◆ WHAT IS REQUIRED
Return only the number of lines in the entries below that hold the word "Επιτροπή".

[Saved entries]
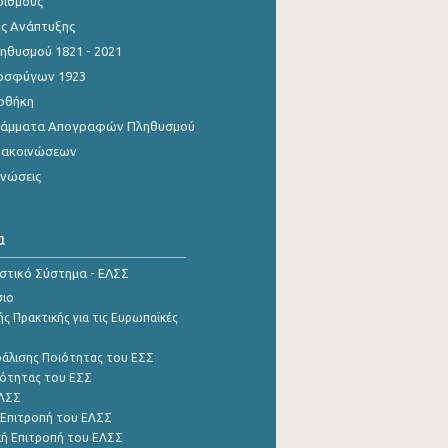
ριθμούς
ης Ανάπτυξης
θυσμού 1821 - 2021
οσφύγων 1923
οθήκη
γράμματα Απογραφών Πληθυσμού
νακοινώσεων
ινώσεις
α
ιστικό Σύστημα - ΕΛΣΣ
σιο
ς Πρακτικής για τις Ευρωπαϊκές
φάλισης Ποιότητας του ΕΣΣ
ότητας του ΕΣΣ
ΕΛΣΣ
 Επιτροπή του ΕΛΣΣ
ή Επιτροπή του ΕΛΣΣ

◆ ANSWER TO THE EXERCISE
2